Você está aqui

Fazendo arte por um mundo melhor

Autor original: Fausto Rêgo

Seção original: Notícias exclusivas para a Rets













Fotos: Cristina Pedroza de Faria


A arte não distingue gênero, raça ou situação social. É para todos. Está nos sons dos instrumentos tocados por adolescentes de favelas do Rio de Janeiro ou da periferia de Recife. Nos talentos que se revelam em oficinas com moradores de bairros pobres em São Luís, no Maranhão. Na dança e na atitude de meninas e meninos de morros cariocas ou guetos paulistanos. No bom gosto de peças de decoração e vestuário produzidas por mulheres de diversas idades, de baixa renda e enorme talento. Em toda a parte, em todo o país, multiplicam-se iniciativas que procuram combater a segregação social e racial através da arte – em sua infinidade de expressões.

Recentemente, o Instituto Ayrton Senna anunciou as 30 organizações semifinalistas de dez estados diferentes – dentre as 305 inscritas – do Programa Cidadão 21 Arte, que pretende selecionar, no final de maio, até 16 novas parceiras. A seleção obedece a critérios como distribuição geográfica, práticas educativas mais alinhadas com o uso da arte para o desenvolvimento de potenciais e, sobretudo, capacidade de produzir conhecimento. Durante a última semana, o Instituto realizou seminários com a intenção de compartilhar com as entidades classificadas os conceitos que orientam o programa. “O objetivo é que as organizações percebam se estão em sintonia com o que o programa propõe”, explica a coordenadora do Cidadão 21, Simone André. “A partir daqui, eles vão ter de propor um plano de trabalho para responder a seguinte pergunta: como trabalhar com arte para melhorar o futuro das novas gerações?”.

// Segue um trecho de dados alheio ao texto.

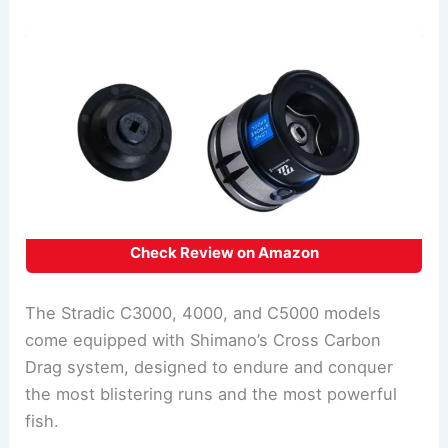
Check Review on Amazon
The Stradic C3000, 4000, and C5000 models
come equipped with Shimano’s Cross Carbon
Drag system, designed to endure and conquer
the most blistering runs and the most powerful
fish.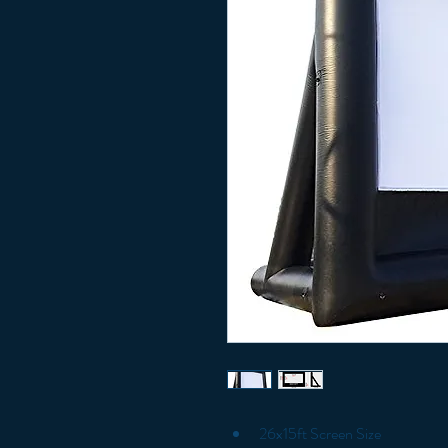
26x15ft Screen Size 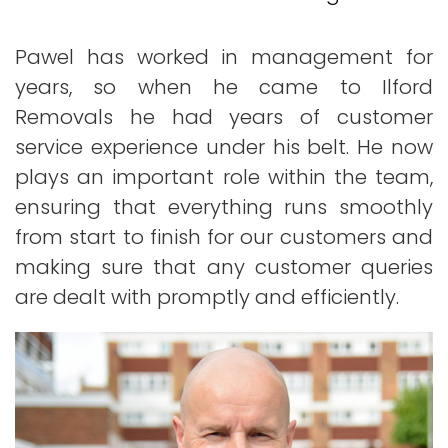
Pawel has worked in management for
years, so when he came to Ilford
Removals he had years of customer
service experience under his belt. He now
plays an important role within the team,
ensuring that everything runs smoothly
from start to finish for our customers and
making sure that any customer queries
are dealt with promptly and efficiently.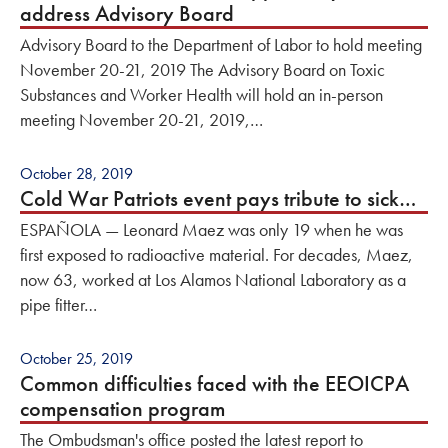
address Advisory Board
Advisory Board to the Department of Labor to hold meeting
November 20-21, 2019 The Advisory Board on Toxic
Substances and Worker Health will hold an in-person
meeting November 20-21, 2019,…
October 28, 2019
Cold War Patriots event pays tribute to sick…
ESPAÑOLA — Leonard Maez was only 19 when he was
first exposed to radioactive material. For decades, Maez,
now 63, worked at Los Alamos National Laboratory as a
pipe fitter…
October 25, 2019
Common difficulties faced with the EEOICPA
compensation program
The Ombudsman's office posted the latest report to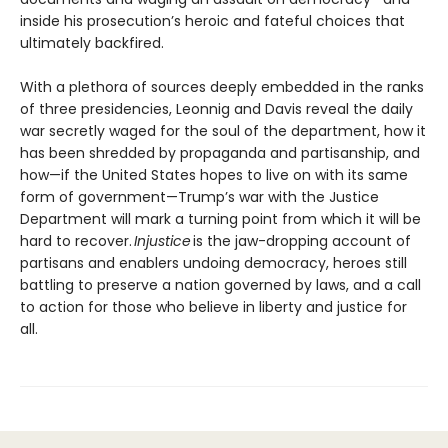
inside his prosecution’s heroic and fateful choices that
ultimately backfired.
With a plethora of sources deeply embedded in the ranks
of three presidencies, Leonnig and Davis reveal the daily
war secretly waged for the soul of the department, how it
has been shredded by propaganda and partisanship, and
how—if the United States hopes to live on with its same
form of government—Trump’s war with the Justice
Department will mark a turning point from which it will be
hard to recover.
Injustice
is the jaw-dropping account of
partisans and enablers undoing democracy, heroes still
battling to preserve a nation governed by laws, and a call
to action for those who believe in liberty and justice for
all.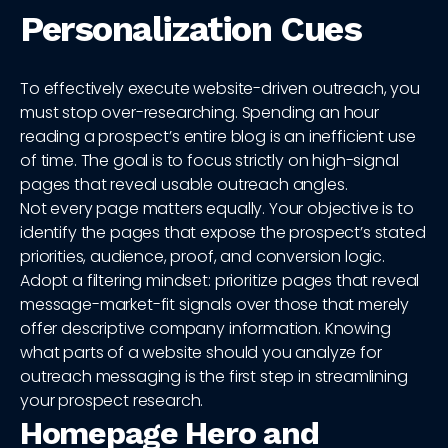
Personalization Cues
To effectively execute website-driven outreach, you
must stop over-researching. Spending an hour
reading a prospect’s entire blog is an inefficient use
of time. The goal is to focus strictly on high-signal
pages that reveal usable outreach angles.
Not every page matters equally. Your objective is to
identify the pages that expose the prospect’s stated
priorities, audience, proof, and conversion logic.
Adopt a filtering mindset: prioritize pages that reveal
message-market-fit signals over those that merely
offer descriptive company information. Knowing
what parts of a website should you analyze for
outreach messaging is the first step in streamlining
your prospect research.
Homepage Hero and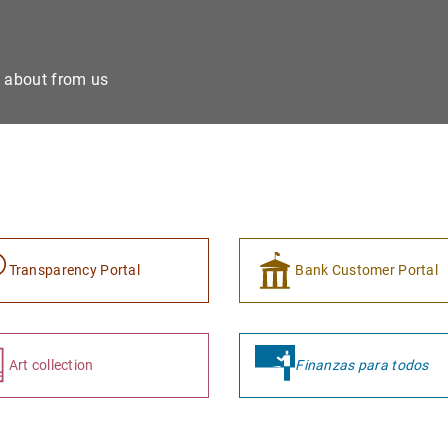
e about from us
Transparency Portal
Bank Customer Portal
Art collection
Finanzas para todos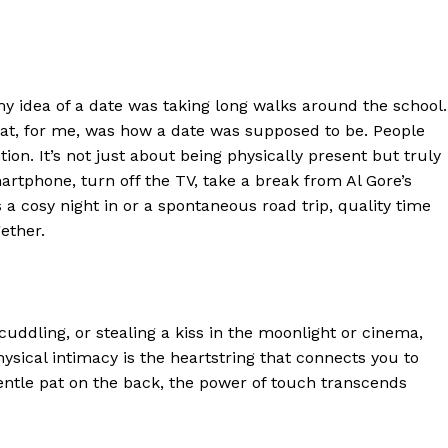
y idea of a date was taking long walks around the school.
at, for me, was how a date was supposed to be. People
ion. It’s not just about being physically present but truly
martphone
,
turn off the TV,
take a break from Al Gore’s
s a co
s
y night in or a spontaneous road trip,
q
uality
t
ime
ether.
 cuddling, or stealing a kiss in the moonlight
or cinema
,
ysical intimacy is the heartstring that connects you to
ntle pat on the back, the power of touch transcends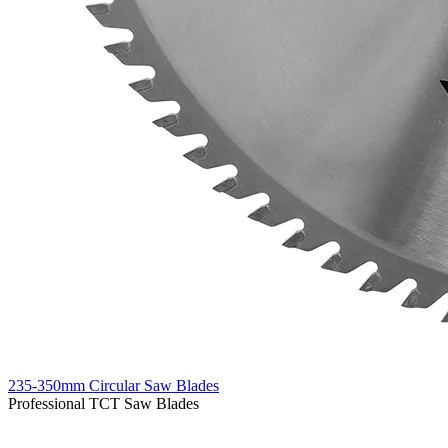
235-350mm Circular Saw Blades
Professional TCT Saw Blades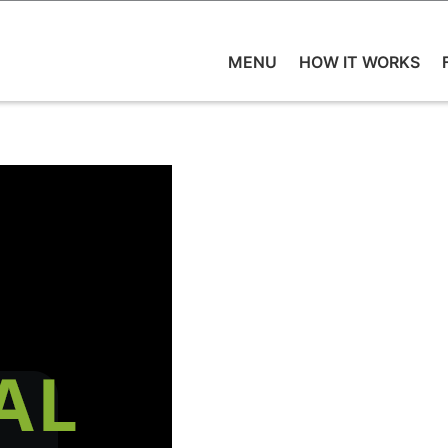
MENU
HOW IT WORKS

O Cidadão 21 é apenas um reflexo da dimensão que iniciativas desse tipo vêm obtendo. Além dessas, outras igualmente interessantes estão sendo desenvolvidas. Naturalmente, é impossível falar de todas. Mas as poucas aqui mencionadas são representativas. Estão fazendo a sua parte – e a sua arte – por um mundo melhor.

Tirando a vida para dançar

Desde 1997, a comunidade do Morro do Andaraí, na zona norte do Rio de Janeiro, se acostumou a conviver com a música e a dança. A atriz e coreógrafa Carmen Luz aportou ali com a sua Cia. Étnica de Dança e implantou um Centro de Pesquisa Contemporânea em Dança e Teatro, que, mais do que arte, pretende dar às crianças e aos adolescentes da favela uma consciência crítica da realidade, associada ao sentimento de solidariedade. Carmen milita na arte cidadã há mais de 20 anos, mas criou sua companhia somente em 1994, com foco no desenvolvimento de espetáculos profissionais priorizando a participação dos afro-descendentes e na formação de “um novo público e um novo artista”. Ou seja: levar a arte a lugares onde ela não chega e formar artistas socialmente engajados. A idéia é mostrar que um espetáculo produzido na favela não está necessariamente vinculado a formas ultrapassadas de arte. E que a arte contemporânea não precisa ser hermética – o que muitas vezes acaba por excluir o próprio espectador. “Sou uma mulher negra, vinda de uma família de baixíssima renda e sempre me interessei por arte. Faço teatro engajado desde adolescente. E tenho a preocupação de que a platéia compreenda a nossa mensagem. Quando me tornei professora, sempre escolhi trabalhar em escolas próximas à periferia, onde eu pudesse fazer esse intercâmbio com a minha arte”, lembra.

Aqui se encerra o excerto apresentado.